Twenty signed copies shipped to stores across the country that day. Coastal Empire Records in Savannah is one of my regular stops when I visit my friend Rich. I’ve gotten to know Ken and Shirlene and one of their RSD contest prizes included a signed copy of Vinyl Scars.

Hamburg
May 2023. Danni and I were in Hamburg.
The store is called Zardoz Records. Named, as best I can tell, after the 1974 Sean Connery film in which a giant stone head flies around dispensing rifles to post-apocalyptic horsemen. It’s a cool name for a record store.
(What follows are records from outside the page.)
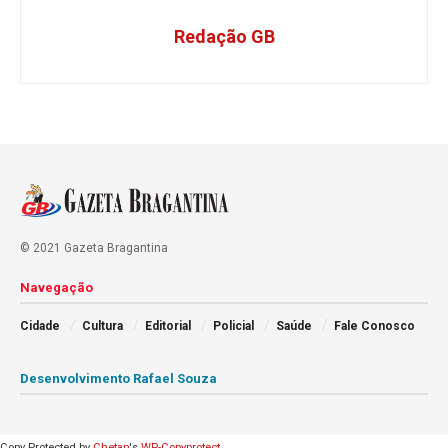
Redação GB
© 2021 Gazeta Bragantina
Navegação
Cidade
Cultura
Editorial
Policial
Saúde
Fale Conosco
Desenvolvimento Rafael Souza
Copy Protected by
Chetan
's
WP-Copyprotect
.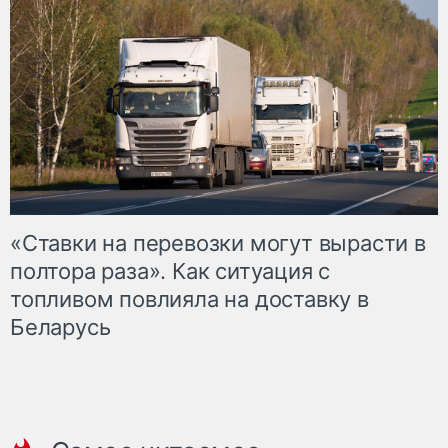
«Ставки на перевозки могут вырасти в
полтора раза». Как ситуация с
топливом повлияла на доставку в
Беларусь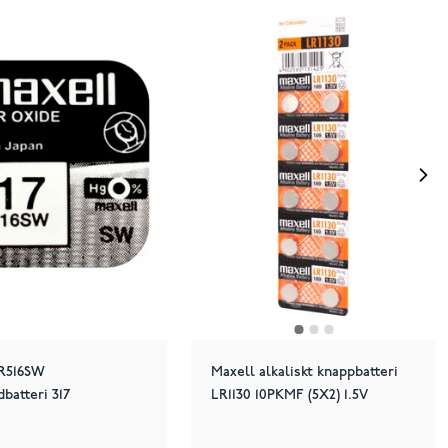
SR516SW
Maxell alkaliskt knappbatteri
dbatteri 317
LR1130 10PKMF (5X2) 1.5V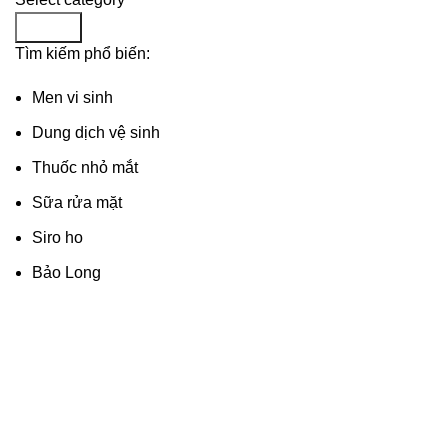
Search
Tìm kiếm phổ biến:
Men vi sinh
Dung dịch vệ sinh
Thuốc nhỏ mắt
Sữa rửa mặt
Siro ho
Bảo Long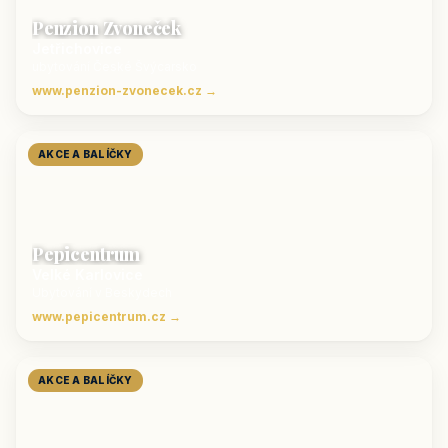
Penzion Zvoneček
Jetřichovice
ubytování České Švýcarsko
www.penzion-zvonecek.cz →
AKCE A BALÍČKY
Pepicentrum
Velké Karlovice
Ubytování v Beskydech
www.pepicentrum.cz →
AKCE A BALÍČKY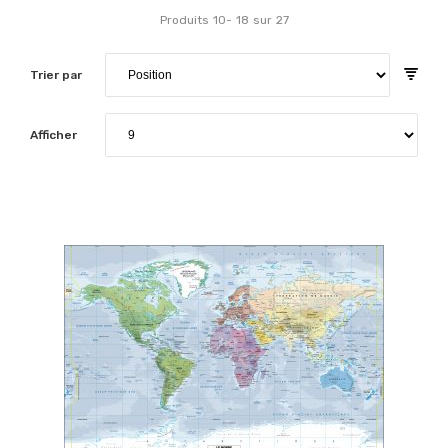
Produits
10
-
18
sur
27
Trier par
Afficher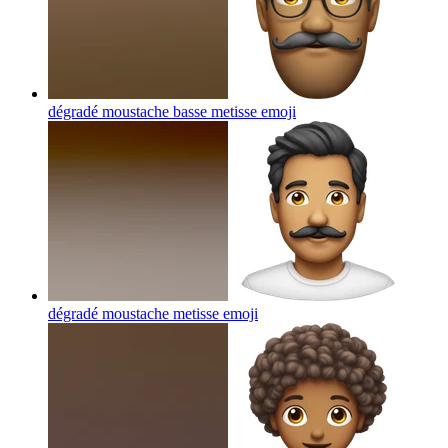
dégradé moustache basse metisse
emoji
dégradé moustache metisse
emoji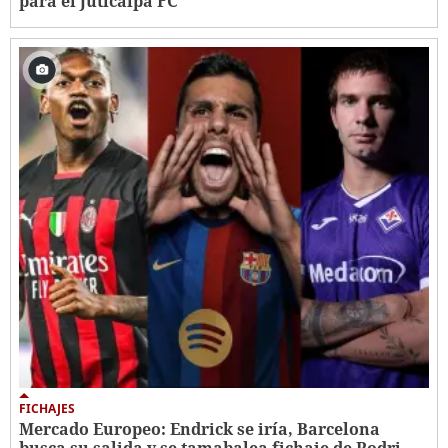
para el Juticalpa FC
FICHAJES
Mercado Europeo: Endrick se iría, Barcelona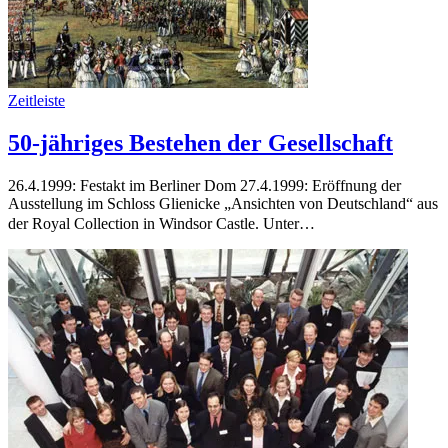
Zeitleiste
50-jähriges Bestehen der Gesellschaft
26.4.1999: Festakt im Berliner Dom 27.4.1999: Eröffnung der
Ausstellung im Schloss Glienicke „Ansichten von Deutschland“ aus
der Royal Collection in Windsor Castle. Unter…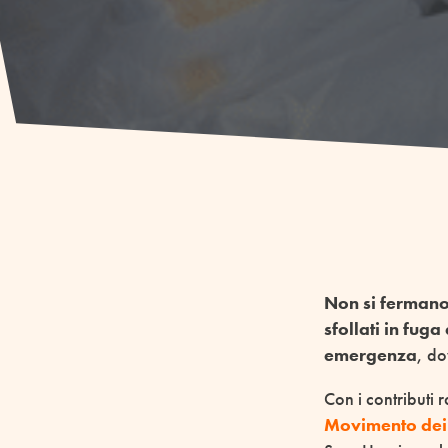
Non si fermano 
sfollati in fuga
emergenza
, do
Con i contributi 
Movimento dei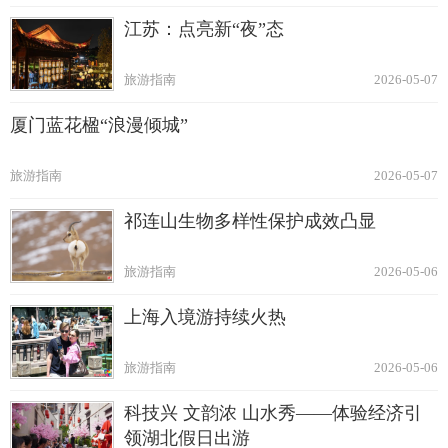
江苏：点亮新“夜”态
旅游指南
2026-05-07
厦门蓝花楹“浪漫倾城”
旅游指南
2026-05-07
祁连山生物多样性保护成效凸显
旅游指南
2026-05-06
上海入境游持续火热
旅游指南
2026-05-06
科技兴 文韵浓 山水秀——体验经济引
领湖北假日出游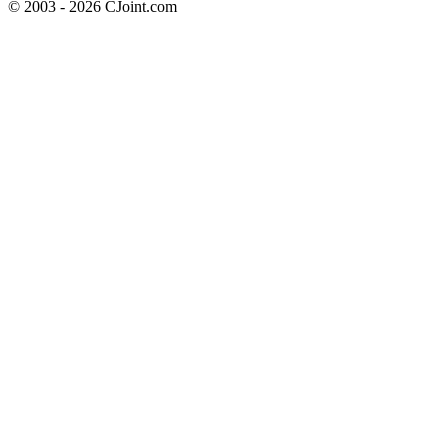
© 2003 - 2026 CJoint.com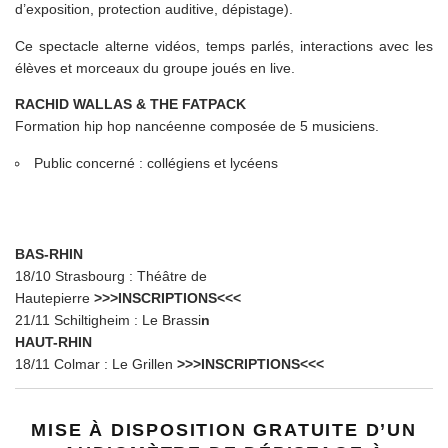
d’exposition, protection auditive, dépistage).
Ce spectacle alterne vidéos, temps parlés, interactions avec les
élèves et morceaux du groupe joués en live.
RACHID WALLAS & THE FATPACK
Formation hip hop nancéenne composée de 5 musiciens.
Public concerné : collégiens et lycéens
BAS-RHIN
18/10 Strasbourg : Théâtre de
Hautepierre
>>>INSCRIPTIONS<<<
21/11 Schiltigheim : Le Brassi
n
HAUT-RHIN
18/11 Colmar : Le Grillen
>>>INSCRIPTIONS<<<
MISE À DISPOSITION GRATUITE D’UN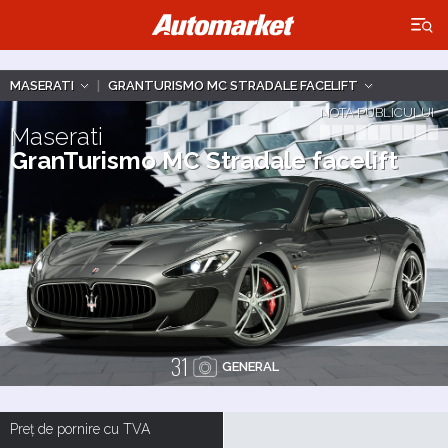
×
MASERATI
|
GRANTURISMO MC STRADALE FACELIFT
NOTA PUBLICULUI
Maserati
GranTurismo MC Stradale facelift
31
GENERAL
Preț de pornire cu TVA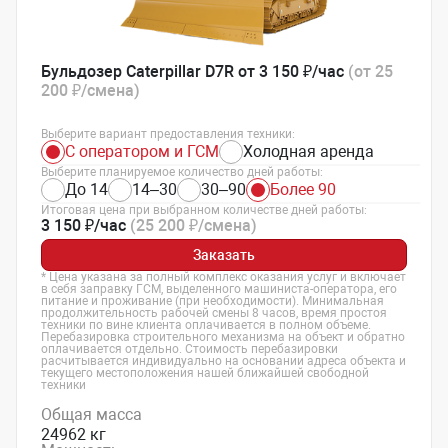
Бульдозер Caterpillar D7R от 3 150 ₽/час
(от 25
200 ₽/смена)
Выберите вариант предоставления техники:
С оператором и ГСМ
Холодная аренда
Выберите планируемое количество дней работы:
До 14
14–30
30–90
Более 90
Итоговая цена при выбранном количестве дней работы:
3 150 ₽/час
(25 200 ₽/смена)
Заказать
* Цена указана за полный комплекс оказания услуг и включает
в себя заправку ГСМ, выделенного машиниста-оператора, его
питание и проживание (при необходимости). Минимальная
продолжительность рабочей смены 8 часов, время простоя
техники по вине клиента оплачивается в полном объеме.
Перебазировка строительного механизма на объект и обратно
оплачивается отдельно. Стоимость перебазировки
расчитывается индивидуально на основании адреса объекта и
текущего местоположения нашей ближайшей свободной
техники
Общая масса
24962 кг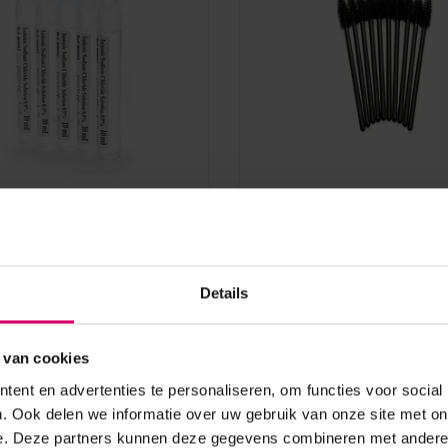
Lash eXtend
cy Eyewash 10 ml (per
Lash eXtend Wimperbors
Mascara Brushes Zwar
(100 stuks)
Details
aad
Op voorraad
4,95
 van cookies
excl. btw
ent en advertenties te personaliseren, om functies voor social
. Ook delen we informatie over uw gebruik van onze site met on
e. Deze partners kunnen deze gegevens combineren met andere i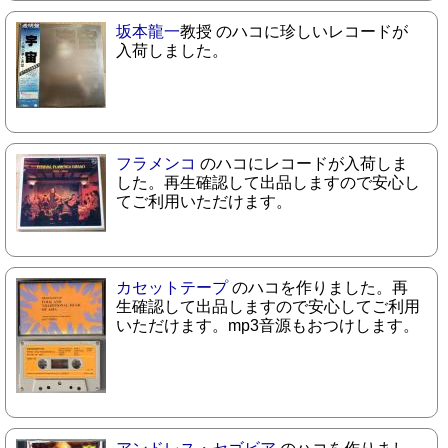
坂本龍一
教授 のハコに珍しいレコードが
入荷しました。
フラメンコ
のハコにレコードが入荷しま
した。再生確認して出品しますので安心し
てご利用いただけます。
カセットテープ
のハコを作りました。再
生確認して出品しますので安心してご利用
いただけます。mp3音源もおつけします。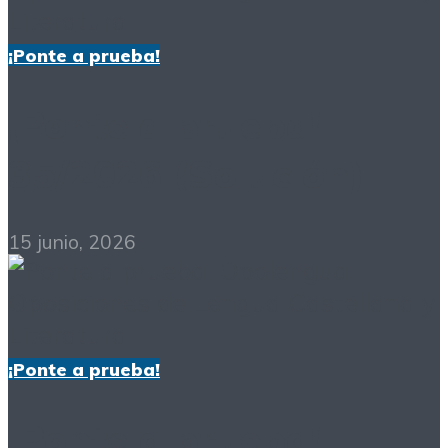
¡Ponte a prueba!
¡Ponte a prueba!
35/2026 (Solución)
15 junio, 2026
¡Ponte a prueba!
¡Ponte a prueba!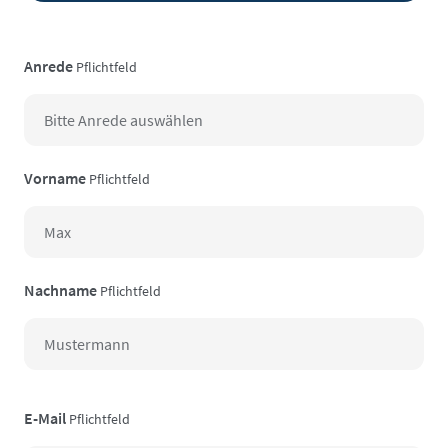
Anrede
Pflichtfeld
Vorname
Pflichtfeld
Nachname
Pflichtfeld
E-Mail
Pflichtfeld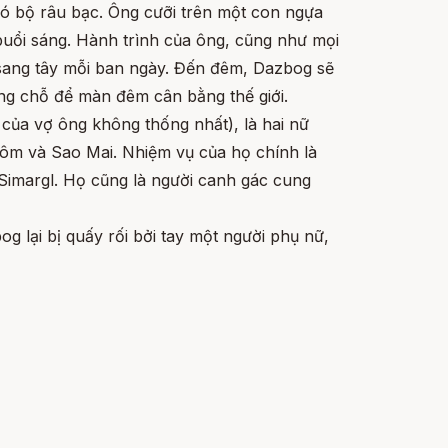
có bộ râu bạc. Ông cưỡi trên một con ngựa
buổi sáng. Hành trình của ông, cũng như mọi
g sang tây mỗi ban ngày. Đến đêm, Dazbog sẽ
ờng chỗ để màn đêm cân bằng thế giới.
 của vợ ông không thống nhất), là hai nữ
Hôm và Sao Mai. Nhiệm vụ của họ chính là
 Simargl. Họ cũng là người canh gác cung
g lại bị quấy rối bởi tay một người phụ nữ,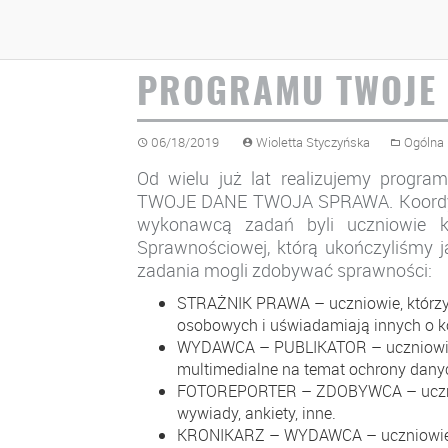
SPOTKANIE W WAR
PROGRAMU TWOJE 
06/18/2019
Wioletta Styczyńska
Ogólna
Od wielu już lat realizujemy progr
TWOJE DANE TWOJA SPRAWA. Koordyn
wykonawcą zadań byli uczniowie k
Sprawnościowej, którą ukończyliśmy j
zadania mogli zdobywać sprawności:
STRAŻNIK PRAWA – uczniowie, którzy 
osobowych i uświadamiają innych o k
WYDAWCA – PUBLIKATOR – uczniowie, k
multimedialne na temat ochrony danyc
FOTOREPORTER – ZDOBYWCA – uczniow
wywiady, ankiety, inne.
KRONIKARZ – WYDAWCA – uczniowie bi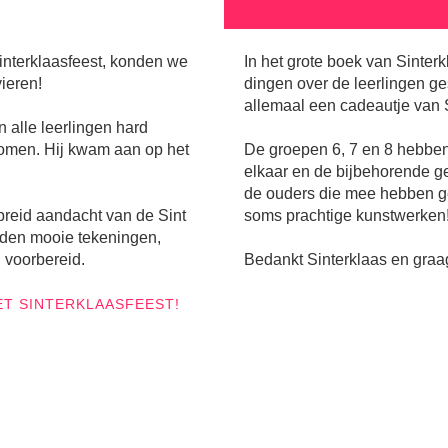
interklaasfeest, konden we
In het grote boek van Sinterk
vieren!
dingen over de leerlingen g
allemaal een cadeautje van S
alle leerlingen hard
omen. Hij kwam aan op het
De groepen 6, 7 en 8 hebben
elkaar en de bijbehorende g
de ouders die mee hebben g
breid aandacht van de Sint
soms prachtige kunstwerken
adden mooie tekeningen,
n voorbereid.
Bedankt Sinterklaas en graag
HET SINTERKLAASFEEST!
I dropped off a signed copy and we bought some records.
That’s Really Cool
March 2026… My Instagram and Facebook were tagged in someone’s post. thevinylers posted a photo on Instagram and tagged me directly. Edition 87 of 100. He’d found it at Zardoz Records. He lives in the Netherlands.

I told Danni.
She said, “That’s really cool.”
She’s right. The woman who started this adventure with a Grundig console and some Led Zeppelin records in 2017 was standing next to me when we left that copy in Hamburg. Two years later it found someone in the Netherlands who cared enough to tag the artist.
Please enjoy, sell or give it to someone that enjoys listening on vinyl.
Turns out that’s exactly what happened.